Primary Sjogren's Syndrome (SS) is a common, debilitating disease characterized by lymphocytic infiltrates in exocrine tissue. Understanding of SS pathogenesis and development of effective biologic therapies for SS have been hampered by a lack of strategies for deciphering the specificities and differentiation states of antigen-specific T cells in the targeted tissue. We are in a unique position to address this important challenge due to i) establishment of the successful OMRF Sjogren's Research Clinic, ii) available expertise in proteomics and single cell RT-PCR of lymphocyte receptors, iii) recent discovery of HLA DR3-restricted T cell epitopes of the canonical SS autoantigens and iv) recruitment of strong collaborators who will work with us to transfer a novel T cell receptor (TCR) RNA transfection technology from the field of cancer to autoimmunity. Novel biologic therapies directed against new pathogenic T helper (Th) cell types including Th17 and T follicular helper (TFH) cells are being developed and could be applied to SS if predominant Th differentiation states in SS were known. In Aim 1 we will use a systematic single cell RT-PCR approach to characterize the TCR repertoire of CD4+ and CD8+ T cells isolated from paired labial salivary gland (SG) biopsy and peripheral blood (PB) samples of SS patients. Evaluation of these data for evidence of T cell clonal expansion and common TCR segment usage or CDRS motifs will disclose evidence for or against involvement of CD8+ T cells in SS and will identify CD4+ or CD8+ TCRs that are expanded in situ within the inflammatory lesion. In Aim 2, we will synthesize and validate DRS tetramer reagents that will detect Th cells specific for the primary known SS autoantigens Ro/SS-A and La/SS-B. These reagents will be exploited to quantify the frequency of these cells and to determine their predominant memory and Th differentiation states in SG and PB. The relationship(s) of these features to serum Type I interferon activity and measures of disease are expected to lead to insights into SS pathogenesis. In Aim S we will use a proteomic approach to identify SG antigens recognized by T cells that are clonally expanded in SG of SS patients, a strategy made feasible by the robust TCR RNA transfection technique of our collaborators.
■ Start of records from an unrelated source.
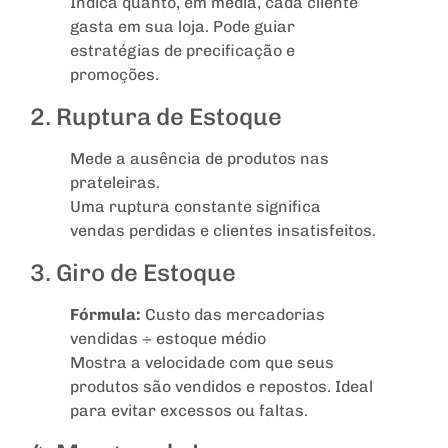
Indica quanto, em média, cada cliente
gasta em sua loja. Pode guiar
estratégias de precificação e
promoções.
2. Ruptura de Estoque
Mede a ausência de produtos nas
prateleiras.
Uma ruptura constante significa
vendas perdidas e clientes insatisfeitos.
3. Giro de Estoque
Fórmula:
Custo das mercadorias
vendidas ÷ estoque médio
Mostra a velocidade com que seus
produtos são vendidos e repostos. Ideal
para evitar excessos ou faltas.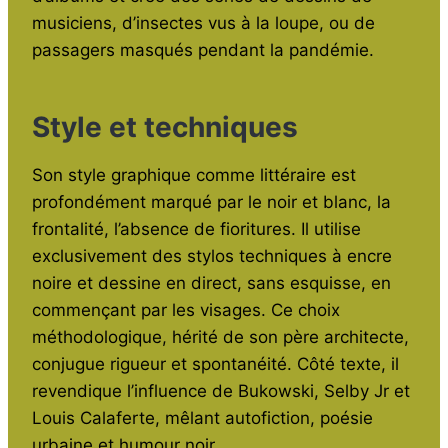
musiciens, d’insectes vus à la loupe, ou de
passagers masqués pendant la pandémie.
Style et techniques
Son style graphique comme littéraire est
profondément marqué par le noir et blanc, la
frontalité, l’absence de fioritures. Il utilise
exclusivement des stylos techniques à encre
noire et dessine en direct, sans esquisse, en
commençant par les visages. Ce choix
méthodologique, hérité de son père architecte,
conjugue rigueur et spontanéité. Côté texte, il
revendique l’influence de Bukowski, Selby Jr et
Louis Calaferte, mêlant autofiction, poésie
urbaine et humour noir.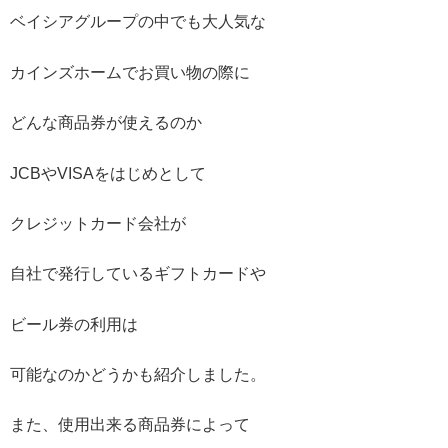
ベイシアグループの中でも大人気な
カインズホームでお買い物の際に
どんな商品券が使えるのか
JCBやVISAをはじめとして
クレジットカード会社が
自社で発行しているギフトカードや
ビール券の利用は
可能なのかどうかも紹介しました。
また、使用出来る商品券によって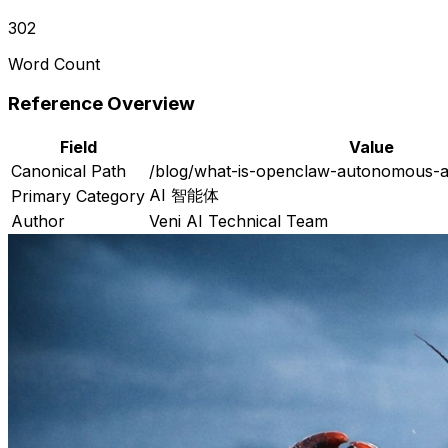
302
Word Count
Reference Overview
Field
Value
Canonical Path
/blog/what-is-openclaw-autonomous-ag
AI 智能体
Primary Category
Author
Veni AI Technical Team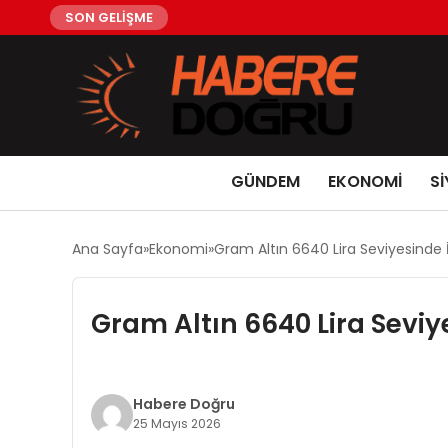
SON GELİŞME
GÜNDEM
EKONOMİ
Sİ
Ana Sayfa
Ekonomi
Gram Altın 6640 Lira Seviyesinde
Gram Altın 6640 Lira Sevi
Habere Doğru
25 Mayıs 2026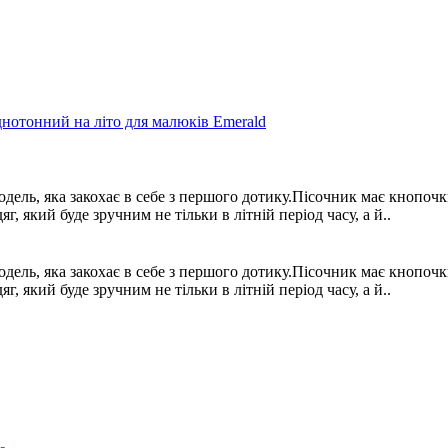
дель, яка закохає в себе з першого дотику.Пісочник має кнопочк
, який буде зручним не тільки в літній період часу, а й..
дель, яка закохає в себе з першого дотику.Пісочник має кнопочк
, який буде зручним не тільки в літній період часу, а й..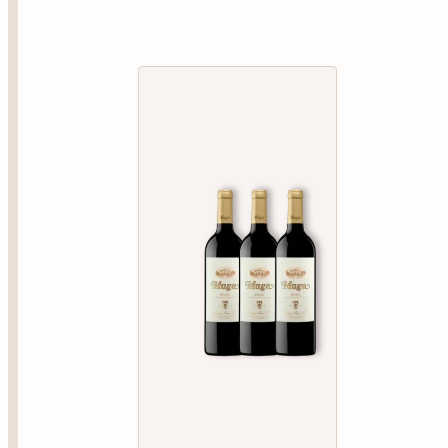
(2019) y Arzuaga Reserva Especial (2018).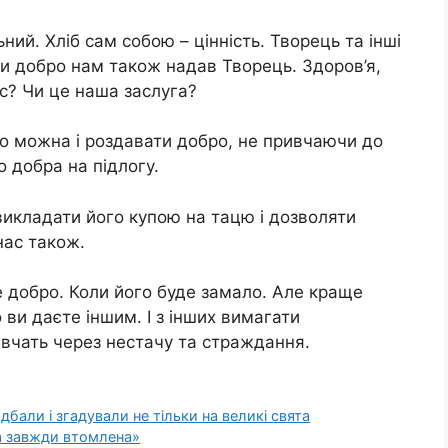
ний. Хліб сам собою – цінність. Творець та інші
ти добро нам також надав Творець. Здоров’я,
нас? Чи це наша заслуга?
що можна і роздавати добро, не привчаючи до
 добра на підлогу.
викладати його купою на тацю і дозволяти
нас також.
 добро. Коли його буде замало. Але краще
ви даєте іншим. І з інших вимагати
і вчать через нестачу та страждання.
дбали і згадували не тільки на великі свята
ка завжди втомлена»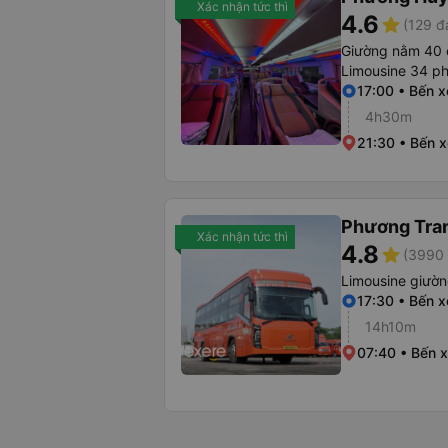
Xác nhận tức thì
4.6
star
(129 đ
Giường nằm 40 
Limousine 34 p
17:00 • Bến x
4h30m
21:30 • Bến 
Phương Tra
Xác nhận tức thì
4.8
star
(3990 
Limousine giườ
17:30 • Bến 
14h10m
07:40 • Bến 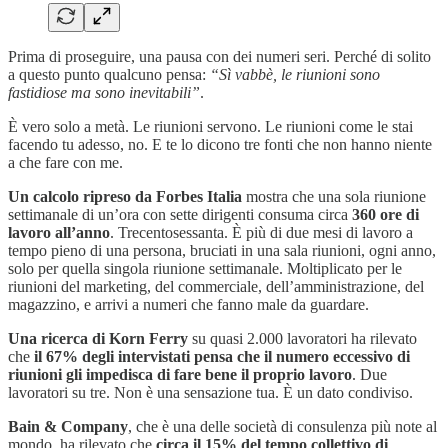
Prima di proseguire, una pausa con dei numeri seri. Perché di solito
a questo punto qualcuno pensa:
“Sì vabbè, le riunioni sono
fastidiose ma sono inevitabili”
.
È vero solo a metà. Le riunioni servono. Le riunioni come le stai
facendo tu adesso, no. E te lo dicono tre fonti che non hanno niente
a che fare con me.
Un calcolo ripreso da Forbes Italia
mostra che una sola riunione
settimanale di un’ora con sette dirigenti consuma circa
360 ore di
lavoro all’anno
. Trecentosessanta. È più di due mesi di lavoro a
tempo pieno di una persona, bruciati in una sala riunioni, ogni anno,
solo per quella singola riunione settimanale. Moltiplicato per le
riunioni del marketing, del commerciale, dell’amministrazione, del
magazzino, e arrivi a numeri che fanno male da guardare.
Una ricerca di Korn Ferry
su quasi 2.000 lavoratori ha rilevato
che
il 67% degli intervistati pensa che il numero eccessivo di
riunioni gli impedisca di fare bene il proprio lavoro
. Due
lavoratori su tre. Non è una sensazione tua. È un dato condiviso.
Bain & Company
, che è una delle società di consulenza più note al
mondo, ha rilevato che
circa il 15% del tempo collettivo di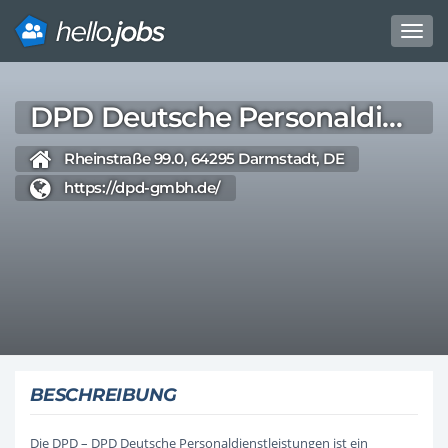
Toggl
navig
Direkt
zum
DPD Deutsche Personaldienstleistungen GmbH
Inhalt
Rheinstraße 99.0, 64295 Darmstadt, DE
https://dpd-gmbh.de/
BESCHREIBUNG
Die DPD – DPD Deutsche Personaldienstleistungen ist ein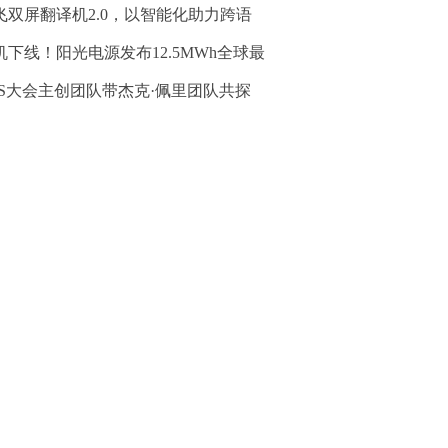
飞双屏翻译机2.0，以智能化助力跨语
机下线！阳光电源发布12.5MWh全球最
SS大会主创团队带杰克·佩里团队共探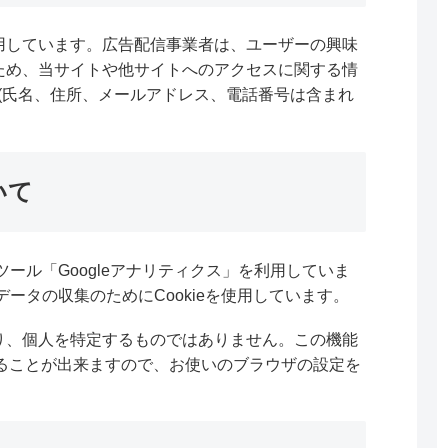
用しています。広告配信事業者は、ユーザーの興味
ため、当サイトや他サイトへのアクセスに関する情
す。(氏名、住所、メールアドレス、電話番号は含まれ
いて
ツール「Googleアナリティクス」を利用していま
データの収集のためにCookieを使用しています。
り、個人を特定するものではありません。この機能
否することが出来ますので、お使いのブラウザの設定を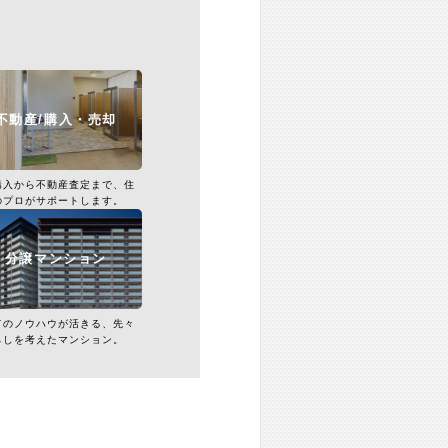
不動産/購入・売却
購入から不動産査定まで、住
のプロがサポートします。
分譲マンション
てのノウハウが活きる、先々
らしを考えたマンション。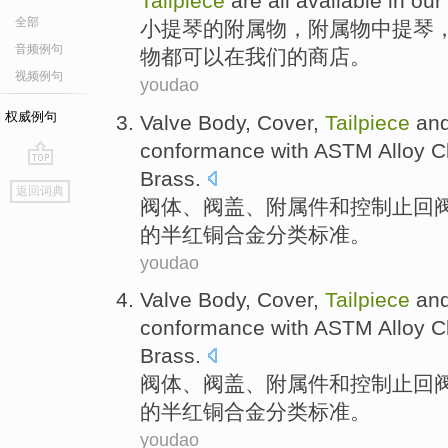
Tailpiece
are all
available
in
our
全部
小提琴
的
附属物
，附属物
中提琴
音频例句
物
都
可以
在
我们
的
商店
。
视频例句
youdao
权威例句
Valve Body
,
Cover
,
Tailpiece
an
conformance with
ASTM
Alloy
C
Brass.
go
返回词典
top
阀体
、阀
盖
、
附属
件
和
控制
止
回
的半
红铜
合金
分类
标准。
youdao
Valve Body
,
Cover
,
Tailpiece
an
conformance with
ASTM
Alloy
C
Brass.
阀体
、阀
盖
、
附属
件
和
控制
止
回
的半
红铜
合金
分类
标准。
youdao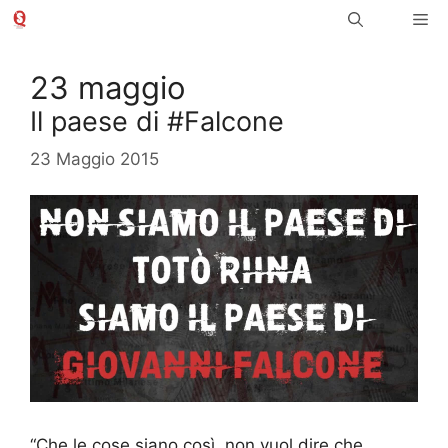
Vai
Me
al
contenuto
23 maggio
Il paese di #Falcone
23 Maggio 2015
“Che le cose siano così, non vuol dire che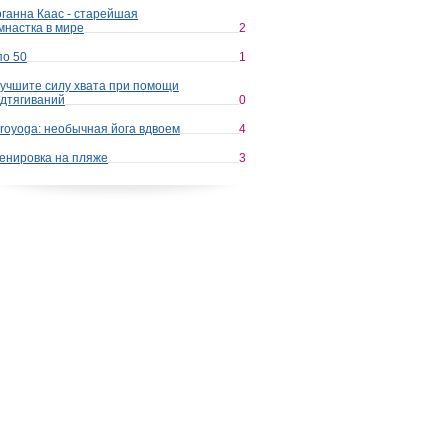
ганна Каас - старейшая
мнастка в мире
2
по 50
1
учшите силу хвата при помощи
дтягиваний
0
royoga: необычная йога вдвоем
4
енировка на пляже
3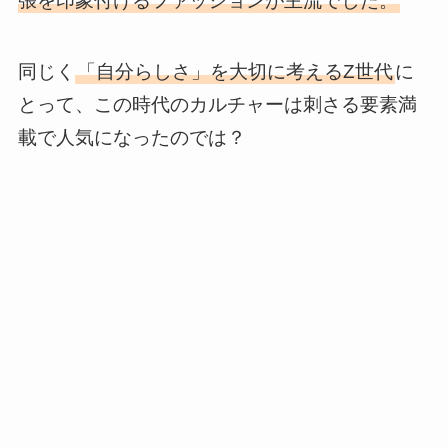
張を印象付けるファッションが主流でした。
同じく
「自分らしさ」を大切に考えるZ世代
に
とって、この時代のカルチャーは刺さる要素満
載で人気になったのでは？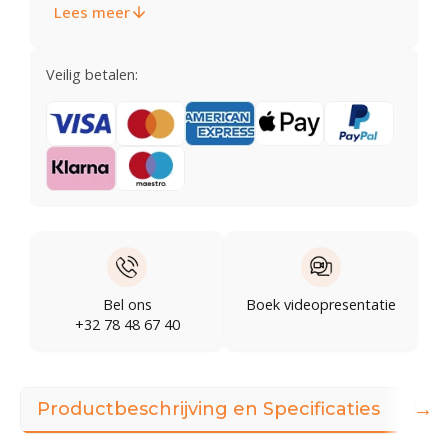
Lees meer
Veilig betalen:
Bel ons
Boek videopresentatie
+32 78 48 67 40
→
Productbeschrijving en Specificaties
Illu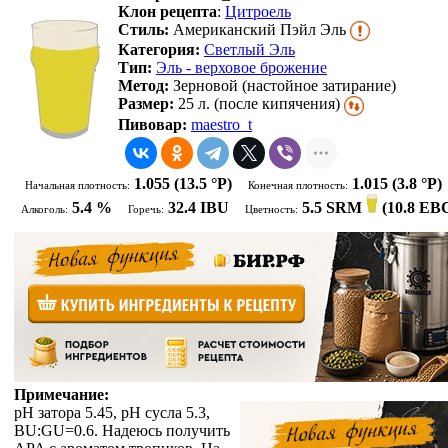
Клон рецепта
:
Цитроель
Стиль:
Американский Пэйл Эль
Категория:
Светлый Эль
Тип:
Эль - верховое брожение
Метод:
Зерновой (настойное затирание)
Размер:
25 л. (после кипячения)
Пивовар:
maestro_t
1.055
(13.5 °P)
1.015
(3.8 °P)
Начальная плотность:
Конечная плотность:
5.4 %
32.4 IBU
5.5 SRM
(
10.8 EB
Алкоголь:
Горечь:
Цветность:
Примечание:
рН затора 5.45, рН сусла 5.3,
BU:GU=0.6. Надеюсь получить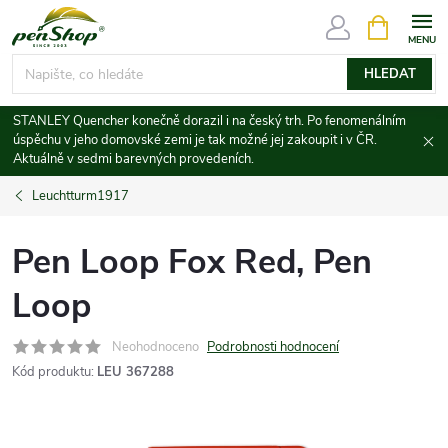
Přejít
NÁKUPNÍ
KOŠÍK
na
obsah
HLEDAT
STANLEY Quencher konečně dorazil i na český trh. Po fenomenálním
úspěchu v jeho domovské zemi je tak možné jej zakoupit i v ČR.
Aktuálně v sedmi barevných provedeních.
Leuchtturm1917
Pen Loop Fox Red, Pen
Loop
Neohodnoceno
Podrobnosti hodnocení
Kód produktu:
LEU 367288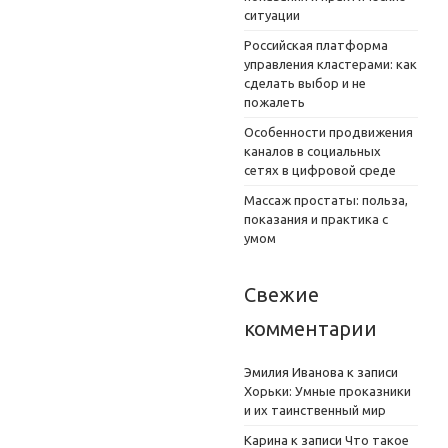
ситуации
Российская платформа
управления кластерами: как
сделать выбор и не
пожалеть
Особенности продвижения
каналов в социальных
сетях в цифровой среде
Массаж простаты: польза,
показания и практика с
умом
Свежие
комментарии
Эмилия Иванова
к записи
Хорьки: Умные проказники
и их таинственный мир
Карина
к записи
Что такое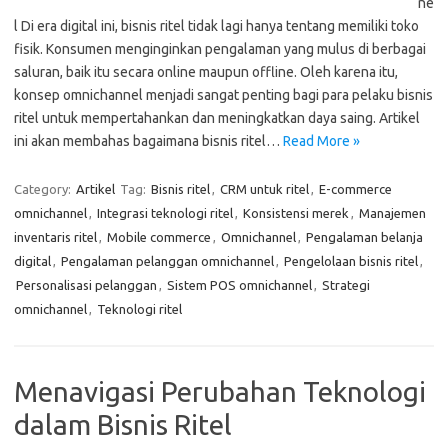
ne
l Di era digital ini, bisnis ritel tidak lagi hanya tentang memiliki toko
fisik. Konsumen menginginkan pengalaman yang mulus di berbagai
saluran, baik itu secara online maupun offline. Oleh karena itu,
konsep omnichannel menjadi sangat penting bagi para pelaku bisnis
ritel untuk mempertahankan dan meningkatkan daya saing. Artikel
ini akan membahas bagaimana bisnis ritel…
Read More »
Category:
Artikel
Tag:
Bisnis ritel
,
CRM untuk ritel
,
E-commerce
omnichannel
,
Integrasi teknologi ritel
,
Konsistensi merek
,
Manajemen
inventaris ritel
,
Mobile commerce
,
Omnichannel
,
Pengalaman belanja
digital
,
Pengalaman pelanggan omnichannel
,
Pengelolaan bisnis ritel
,
Personalisasi pelanggan
,
Sistem POS omnichannel
,
Strategi
omnichannel
,
Teknologi ritel
Menavigasi Perubahan Teknologi
dalam Bisnis Ritel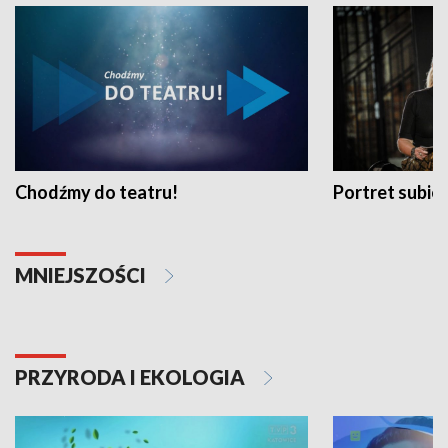
Chodźmy do teatru!
Portret subi
MNIEJSZOŚCI
PRZYRODA I EKOLOGIA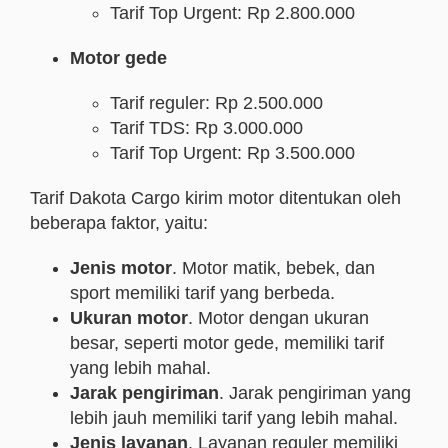
Tarif Top Urgent: Rp 2.800.000
Motor gede
Tarif reguler: Rp 2.500.000
Tarif TDS: Rp 3.000.000
Tarif Top Urgent: Rp 3.500.000
Tarif Dakota Cargo kirim motor ditentukan oleh
beberapa faktor, yaitu:
Jenis motor
. Motor matik, bebek, dan
sport memiliki tarif yang berbeda.
Ukuran motor
. Motor dengan ukuran
besar, seperti motor gede, memiliki tarif
yang lebih mahal.
Jarak pengiriman
. Jarak pengiriman yang
lebih jauh memiliki tarif yang lebih mahal.
Jenis layanan
. Layanan reguler memiliki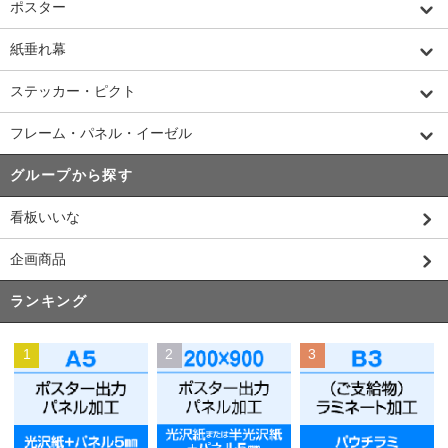
ポスター
紙垂れ幕
ステッカー・ピクト
フレーム・パネル・イーゼル
グループから探す
看板いいな
企画商品
ランキング
1
2
3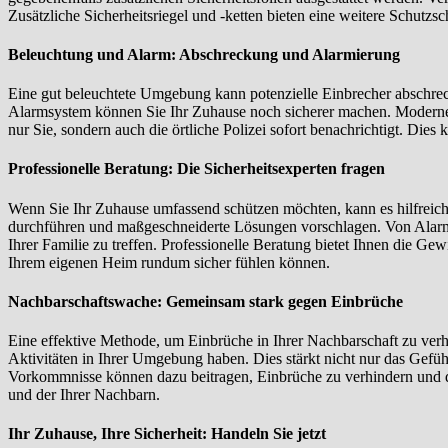
Zusätzliche Sicherheitsriegel und -ketten bieten eine weitere Schutzs
Beleuchtung und Alarm: Abschreckung und Alarmierung
Eine gut beleuchtete Umgebung kann potenzielle Einbrecher abschre
Alarmsystem können Sie Ihr Zuhause noch sicherer machen. Moderne 
nur Sie, sondern auch die örtliche Polizei sofort benachrichtigt. Dies
Professionelle Beratung: Die Sicherheitsexperten fragen
Wenn Sie Ihr Zuhause umfassend schützen möchten, kann es hilfreich 
durchführen und maßgeschneiderte Lösungen vorschlagen. Von Alarmsys
Ihrer Familie zu treffen. Professionelle Beratung bietet Ihnen die Gew
Ihrem eigenen Heim rundum sicher fühlen können.
Nachbarschaftswache: Gemeinsam stark gegen Einbrüche
Eine effektive Methode, um Einbrüche in Ihrer Nachbarschaft zu ve
Aktivitäten in Ihrer Umgebung haben. Dies stärkt nicht nur das Gefü
Vorkommnisse können dazu beitragen, Einbrüche zu verhindern und die
und der Ihrer Nachbarn.
Ihr Zuhause, Ihre Sicherheit: Handeln Sie jetzt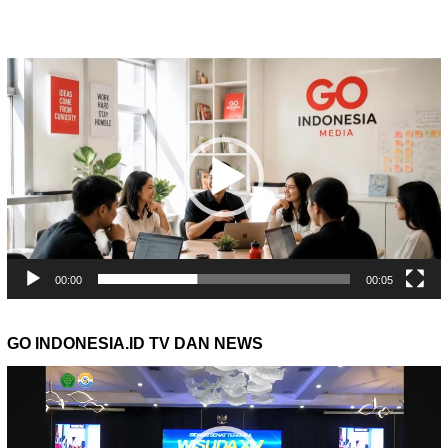
Pemutar
Video
00:00
00:05
GO INDONESIA.ID TV DAN NEWS
Pemutar
Video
原发性干燥综合征（SS）是一种常见的、使人衰弱的疾病，其特征是外分泌组织中的淋巴细胞浸润。SS发病机制的理解和有效的SS生物疗法的发展受到阻碍，缺乏破译的特异性和抗原特异性T细胞在靶组织中的分化状态的策略。我们处于一个独特的位置，以解决这一重要的挑战，由于i）成功的OMRF Sjogren的研究诊所的建立，ii）在蛋白质组学和淋巴细胞受体的单细胞RT-PCR方面的专业知识，iii）最近发现的HLA DR 3限制性T细胞， 典型SS自身抗原的细胞表位和iv）招募强大的合作者，他们将与我们合作，将新的T细胞受体（TCR）RNA转染技术从癌症领域转移到自身免疫领域。新的生物疗法针对新的致病性T辅助（Th）细胞类型，包括Th 17和T滤泡辅助（TFH）细胞正在开发中，并可能适用于SS，如果主要的Th分化状态在SS是已知的。在目标1中，我们将使用系统的单细胞RT-PCR方法， 表征分离自SS患者的成对唇唾液腺（SG）活检和外周血（PB）样品的CD 4+和CD 8 + T细胞的TCR库。对这些数据中T细胞克隆扩增和常见TCR片段使用或CDRS基序的证据进行评价，将揭示支持或反对CD 8 + T细胞参与SS的证据，并将鉴定在炎性病变内原位扩增的CD 4+或CD 8 + TCR。在目标2中，我们将合成并验证DRS四聚体试剂，其将检测对主要已知SS自身抗原Ro/SS-A和La/SS-B特异的Th细胞。这些试剂将被用来量化这些细胞的频率，并确定其主要的记忆和Th分化状态SG和PB。这些特征与血清I型干扰素活性和疾病测量的关系预期将导致对SS发病机制的深入了解。在Aim S中，我们将使用蛋白质组学方法来识别由SS患者SG中克隆扩增的T细胞识别的SG抗原，这一策略通过我们合作者的强大TCR RNA转染技术变得可行。